Only a couple of additional customers were present in the small shop, but that was a couple more than I’d ever wanted to observe me trying on eveningwear—or, in Bebe parlance, club clothes. I smiled politely and thanked the clerk as she untied the sash. “Would you like to look at anything else?” she inquired. In a whisper, I assured her I was ready to make my single purchase. The sooner I could do that and scuttle out of the store the better.
As she took her place behind the cash register, the young woman tilted her chin up and, in her extraordinary accent, issued a carefully rehearsed sales pitch just loudly enough to rivet everyone’s attention. “Are you a ClubBebe card holder?” Of course. I laughed like the L.L. Bean Preferred Customer I am and retorted, “Do I look like a ClubBebe cardholder?” The salesclerk, well-trained and utterly lacking the satire that accompanies old age, didn’t crack a smile or miss a beat before tactfully replying, “We serve all kinds of customers here in our store.” I reached my hand out to her and said sotto voce, “That’s exactly the right answer. I only meant that I’ll probably never have an occasion to return.”
The earnest young woman said something more to encourage my patronage, and then she took down the information required to make me an official card-carrying club member.
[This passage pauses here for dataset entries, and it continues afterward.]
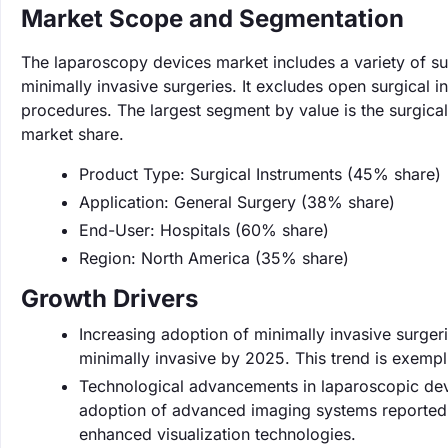
Market Scope and Segmentation
The laparoscopy devices market includes a variety of sur
minimally invasive surgeries. It excludes open surgical 
procedures. The largest segment by value is the surgica
market share.
Product Type: Surgical Instruments (45% share)
Application: General Surgery (38% share)
End-User: Hospitals (60% share)
Region: North America (35% share)
Growth Drivers
Increasing adoption of minimally invasive surgeri
minimally invasive by 2025. This trend is exempl
Technological advancements in laparoscopic devi
adoption of advanced imaging systems reported 
enhanced visualization technologies.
Now, I have a ClubBebe ID, which I’ve carried around for a year with my grocery, pharmacy, bakery, and Eddie Bauer customer cards—the ones that actually see some use. The piece of plastic embellished with a photo of a Brazilian supermodel will elicit snickers from whoever retrieves my personal effects after I’m run over by a bus. I don’t bother to read the monthly email advertisements sent from Bebe to its select club members, but neither have I unsubscribed. Every time the spam arrives, it makes me smile.